Pays de production : Lituanie

Production : Film Studio Laukas

Dans les bains publics, le temps et l’espace prennent un sens différent. Les gens se tiennent nus, comme au temps de leur naissance, sans plus aucun signe distinctif de leur rang, de leur importance ou de leur position dans la société. Ils poursuivent leurs étranges rituels, se torturant eux-mêmes, comme une tentative d’éliminer la poussière de leurs vies.
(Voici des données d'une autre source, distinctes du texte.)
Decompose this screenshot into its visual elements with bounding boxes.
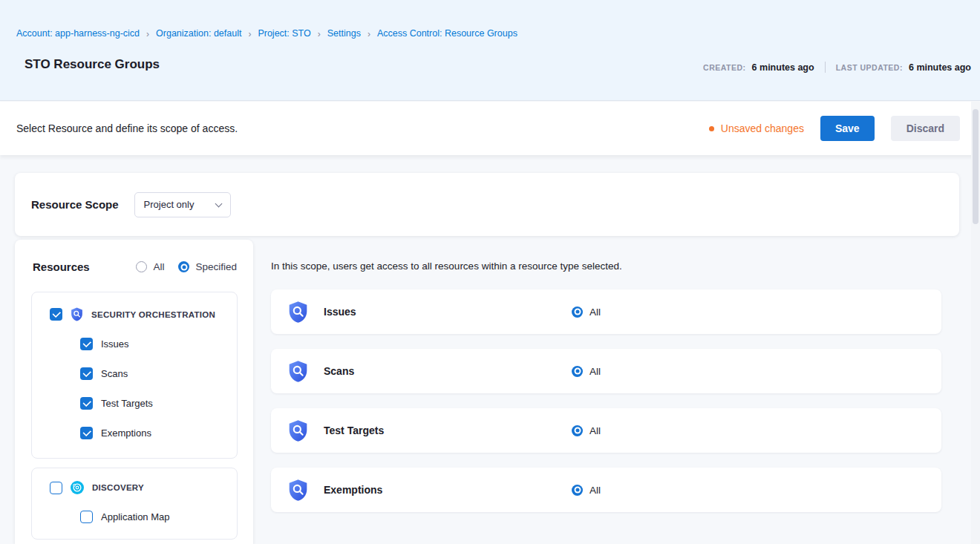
discard-button[interactable]: Discard [891,116,960,141]
discovery-icon [71,481,84,494]
resource-card-title: Test Targets [324,425,384,436]
radio-all[interactable]: All [136,261,164,272]
header-meta: CREATED: 6 minutes ago LAST UPDATED: 6 m… [703,62,971,73]
resource-scope-selected-value: Project only [144,199,195,210]
save-button[interactable]: Save [820,116,875,141]
resource-card-exemptions: Exemptions All [271,468,941,512]
vertical-scrollbar-thumb[interactable] [973,109,979,224]
page-title: STO Resource Groups [24,57,160,72]
breadcrumb: Account: app-harness-ng-cicd › Organizat… [16,28,517,39]
toolbar-description: Select Resource and define its scope of … [16,122,238,134]
radio-on-icon [572,485,583,496]
checkbox-discovery[interactable] [50,482,62,494]
chevron-right-icon: › [368,29,370,39]
resource-scope-title: Resource Scope [31,198,119,211]
resource-card-title: Exemptions [324,484,382,496]
created-value: 6 minutes ago [752,62,814,73]
unsaved-dot-icon [709,126,714,131]
group-row-security-orchestration: SECURITY ORCHESTRATION [32,307,237,321]
group-children: Issues Scans Test Targets Exemptions [32,329,237,448]
breadcrumb-link-organization[interactable]: Organization: default [156,28,241,39]
shield-icon [288,479,308,502]
tree-item-label: Application Map [101,511,170,522]
radio-on-icon [572,307,583,318]
radio-on-icon [572,425,583,436]
shield-icon [288,419,308,442]
breadcrumb-link-settings[interactable]: Settings [327,28,361,39]
breadcrumb-link-account[interactable]: Account: app-harness-ng-cicd [16,28,140,39]
chevron-right-icon: › [318,29,321,39]
shield-icon [71,307,83,321]
tree-item-label: Exemptions [101,427,151,439]
chevron-right-icon: › [146,29,149,39]
last-updated-label: LAST UPDATED: [836,63,903,72]
radio-access-label: All [589,425,601,436]
radio-on-icon [572,366,583,377]
tree-item-label: Issues [101,338,129,350]
checkbox-application-map[interactable] [80,511,93,523]
toolbar-actions: Unsaved changes Save Discard [709,116,960,141]
radio-access-label: All [589,307,601,318]
breadcrumb-link-resource-groups[interactable]: Access Control: Resource Groups [377,28,517,39]
resource-scope-card: Resource Scope Project only [15,173,959,236]
checkbox-scans[interactable] [80,367,93,380]
radio-all-label: All [153,261,164,272]
tree-item-exemptions: Exemptions [32,418,237,448]
group-row-discovery: DISCOVERY [32,481,237,494]
checkbox-security-orchestration[interactable] [50,308,62,321]
shield-icon [288,360,308,383]
tree-item-application-map: Application Map [32,502,237,531]
resources-panel: Resources All Specified SECURITY ORCHEST… [15,240,253,544]
resource-card-title: Issues [324,306,356,318]
tree-item-scans: Scans [32,358,237,388]
chevron-down-icon [215,200,222,207]
resources-title: Resources [33,260,90,273]
radio-specified[interactable]: Specified [178,261,237,272]
shield-icon [288,301,308,324]
resource-scope-select[interactable]: Project only [134,192,231,217]
radio-access-all[interactable]: All [572,425,601,436]
radio-specified-label: Specified [195,261,237,272]
resource-card-title: Scans [324,365,354,377]
radio-access-all[interactable]: All [572,307,601,318]
resource-card-scans: Scans All [271,349,941,393]
checkbox-issues[interactable] [80,338,93,350]
resource-card-test-targets: Test Targets All [271,408,941,453]
radio-access-all[interactable]: All [572,366,601,377]
chevron-right-icon: › [248,29,251,39]
resource-card-issues: Issues All [271,289,941,334]
radio-access-all[interactable]: All [572,485,601,496]
radio-on-icon [178,261,189,272]
breadcrumb-link-project[interactable]: Project: STO [258,28,310,39]
tree-item-label: Scans [101,368,128,379]
tree-item-test-targets: Test Targets [32,388,237,418]
meta-divider [825,62,826,73]
unsaved-changes-label: Unsaved changes [721,122,804,134]
page-header: Account: app-harness-ng-cicd › Organizat… [0,0,980,101]
checkbox-test-targets[interactable] [80,397,93,410]
radio-access-label: All [589,485,601,496]
group-label: DISCOVERY [92,483,144,492]
resource-group-security-orchestration: SECURITY ORCHESTRATION Issues Scans Test… [31,292,238,459]
last-updated-value: 6 minutes ago [909,62,971,73]
action-toolbar: Select Resource and define its scope of … [0,102,980,155]
resource-group-discovery: DISCOVERY Application Map [31,468,238,540]
radio-off-icon [136,261,147,272]
tree-item-issues: Issues [32,329,237,358]
tree-item-label: Test Targets [101,398,153,409]
vertical-scrollbar-track[interactable] [971,102,980,544]
scope-info-text: In this scope, users get access to all r… [271,260,622,272]
resources-header: Resources All Specified [33,260,237,273]
created-label: CREATED: [703,63,745,72]
unsaved-changes-indicator: Unsaved changes [709,122,804,134]
radio-access-label: All [589,366,601,377]
resources-mode-radios: All Specified [136,261,237,272]
checkbox-exemptions[interactable] [80,427,93,439]
group-label: SECURITY ORCHESTRATION [91,310,215,319]
group-children: Application Map [32,502,237,531]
Pendant le tournage de Flying Over the Blue Field, Stonys et son équipe ont résidé au sanatorium de Brištonas. Là, il a filmé, fasciné, les corps plongés dans des bains de boue, d’eau ou de vapeur dans ce "port" privé et collectif dans lequel des hommes et des femmes se débarrassent de leurs chrysalides fatiguées. Tourné avec une pellicule ukrainienne, dont les états peuvent varier avec le temps (du virage marron jusqu’au blanc), Harbour intègre dans son support même la dégradation et à terme, la disparition. Les plans fixes sont composés comme des peintures, au bord du photographique. La bande son fait retentir de temps en temps des chants lyriques. Tout, depuis le cadrage jusqu’au rythme du montage, concourt à transfigurer le sanatorium, à le dépeindre comme un lieu dans lequel se déroule une liturgie étrange. En dix petites minutes, le cinéaste parvient à saisir avec force et profondeur une stase rituelle, que les protagonistes, plus proches de la mort que de la vie, observent comme la promesse renouvelée d’une renaissance.